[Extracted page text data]
BEGIN

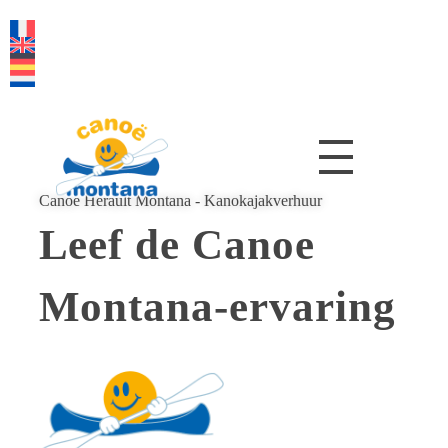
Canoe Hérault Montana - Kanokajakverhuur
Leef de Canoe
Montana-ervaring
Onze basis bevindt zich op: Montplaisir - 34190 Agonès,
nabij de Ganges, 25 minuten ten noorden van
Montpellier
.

END
BEGIN

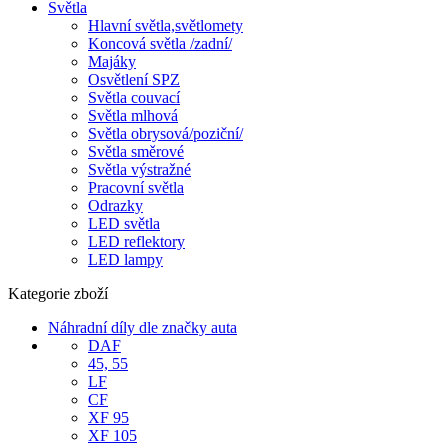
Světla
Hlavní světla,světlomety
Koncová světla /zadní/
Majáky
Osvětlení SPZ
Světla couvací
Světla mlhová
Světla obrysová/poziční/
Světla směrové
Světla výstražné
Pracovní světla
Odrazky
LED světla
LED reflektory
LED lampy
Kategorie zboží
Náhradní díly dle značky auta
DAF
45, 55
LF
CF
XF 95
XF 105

END

Task to complete.
In the entries above, find each line with "Montana" and copy it.

Final answer.
Canoe Hérault Montana - Kanokajakverhuur
Montana-ervaring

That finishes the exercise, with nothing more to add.